## What the task asks
I'd like every entry transcribed word for word, with no pictures.

## Source material

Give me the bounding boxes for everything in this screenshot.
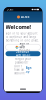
button[interactable]: Continue with Email [6,51,40,56]
staticText: ACME [21,15,29,19]
staticText: Sign in with Google [19,42,30,52]
button[interactable]: Don't have an account? [6,68,40,71]
staticText: Continue with Email [16,50,30,57]
button[interactable]: Sign in with Google [6,44,40,50]
staticText: Don't have an account? [14,64,25,75]
staticText: 9:41 [7,8,14,11]
button[interactable]: Forgot your password? [6,59,40,62]
staticText: Sign up [26,66,32,73]
staticText: Welcome! [6,24,32,31]
staticText: Sign in to your account to continue and … [6,32,40,42]
staticText: Forgot your password? [15,57,31,64]
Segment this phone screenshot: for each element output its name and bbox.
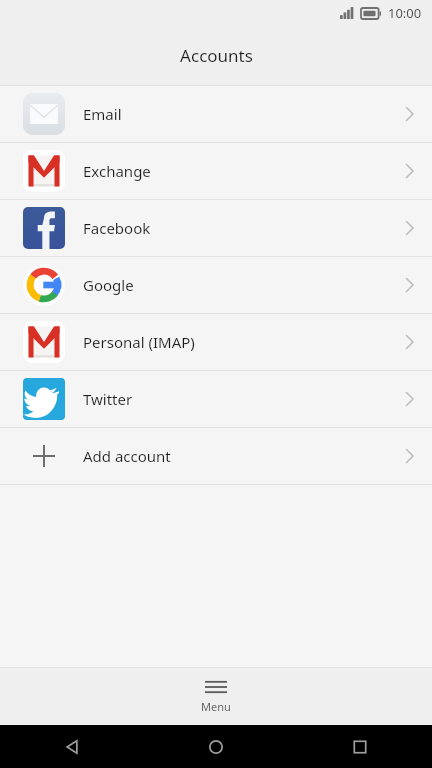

## Written solution
Give me the bounding boxes for everything in this screenshot.
button[interactable]: Continue with Email [6,51,40,56]
staticText: ACME [21,15,29,19]
staticText: Sign in with Google [19,42,30,52]
button[interactable]: Don't have an account? [6,68,40,71]
staticText: Continue with Email [16,50,30,57]
button[interactable]: Sign in with Google [6,44,40,50]
staticText: Don't have an account? [14,64,25,75]
staticText: 9:41 [7,8,14,11]
button[interactable]: Forgot your password? [6,59,40,62]
staticText: Sign up [26,66,32,73]
staticText: Welcome! [6,24,32,31]
staticText: Sign in to your account to continue and … [6,32,40,42]
staticText: Forgot your password? [15,57,31,64]
Segment this phone screenshot: for each element output its name and bbox.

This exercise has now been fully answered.